Work item:
Transcribe every line below exactly; no image goes into the output.
Segment Open
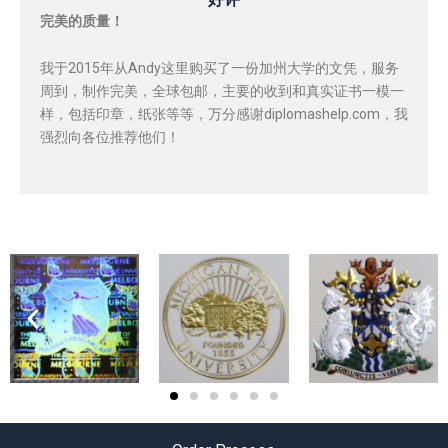
完美的质量！
我于2015年从Andy这里购买了一份加州大学的文凭，服务
周到，制作完美，全球包邮，主要的收到和真实证书一模一
样，包括印章，纸张等等，万分感谢diplomashelp.com，我
强烈向各位推荐他们！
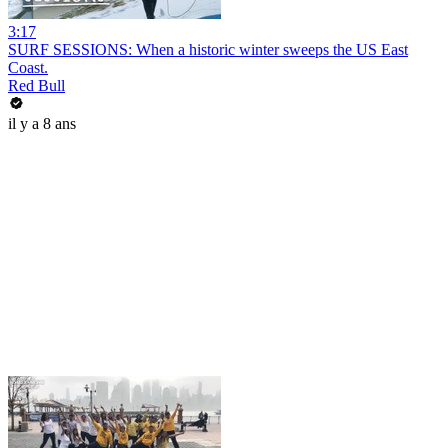
3:17
SURF SESSIONS: When a historic winter sweeps the US East
Coast.
Red Bull
il y a 8 ans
Segment Closed
Problem solution:
完美的质量！
我于2015年从Andy这里购买了一份加州大学的文凭，服务
周到，制作完美，全球包邮，主要的收到和真实证书一模一
样，包括印章，纸张等等，万分感谢diplomashelp.com，我
强烈向各位推荐他们！
3:17
SURF SESSIONS: When a historic winter sweeps the US East
Coast.
Red Bull
il y a 8 ans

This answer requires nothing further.